Search and rescue personnel work on the site of a collapsed Florida condominium complex in Surfside, Miami, USA, in this handout picture dated July 2, 2021.
MIAMI DADE FIRE DEPARTMENT | about REUTERS
The demolition of the partially collapsed condo tower in Surfside, Florida will begin on Sunday evening, according to Miami-Dade County Mayor Daniella Levine Cava.
The demolition will take place between 10 p.m. and 3 a.m., Levine Cava said during a press conference on Sunday night. According to the Miami-Dade police, residents of the protection zone should stay indoors from now on.
The on-site protection order will be lifted two hours after the demolition is complete, Levine Cava said. Residents should close all windows, doors and air intakes, she said.
“The demolition is limited to the immediate vicinity of the building,” said the mayor. “However, there is dust and other particles that are an inevitable by-product of all types of demolition, and as a precautionary measure, we ask residents in the immediate vicinity to stay indoors during the demolition.”
Search and rescue operations on the building were temporarily suspended on Saturday afternoon in preparation for demolition, which included drilling the building’s remaining pillars. Levine Cava said the search will resume immediately after the building is shut down and the site is considered safe.
“The controlled demolition of the building is critical to expanding our search area, as you know in the pile, and allowing us to search the area closest to the building, the one for the teams given the great risk to ours Teams was inaccessible. ” First responders because of the instability of the building, “said Levine Cava.
No one has been rescued since the first hours after the collapse 11 days ago. The death toll had risen to 24 by Saturday, 121 are still missing. Florida Governor Ron DeSantis said during a news conference early Saturday that the state would pay all of the cost of the demolition.
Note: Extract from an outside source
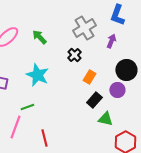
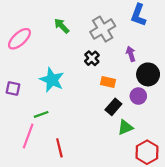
green arrow: (39, 37) -> (62, 26), moved
purple arrow: (111, 41) -> (131, 54), moved, turned -40
orange rectangle: (89, 77) -> (108, 82), turned 72
green triangle: (105, 119) -> (125, 127), turned -35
The demolition is carried out through a technique called “energetic felling,” which relies on gravity to demolish the building with small designations and limit the collapse to the area of the building, according to Levine Cava.
The officials initially thought it could take weeks to demolish. Plans to demolish the remaining structure were accelerated, however, amid concerns that the effects of the weather from Tropical Storm Elsa could hit Florida early next week and further threaten the unstable structure with heavy rains and winds.
The cause of the collapse of the Champlain Towers South, built in the 1980s, is still unknown. But an engineering company submitted a 2018 report Warning of cracks and major structural damage under the building’s pool deck.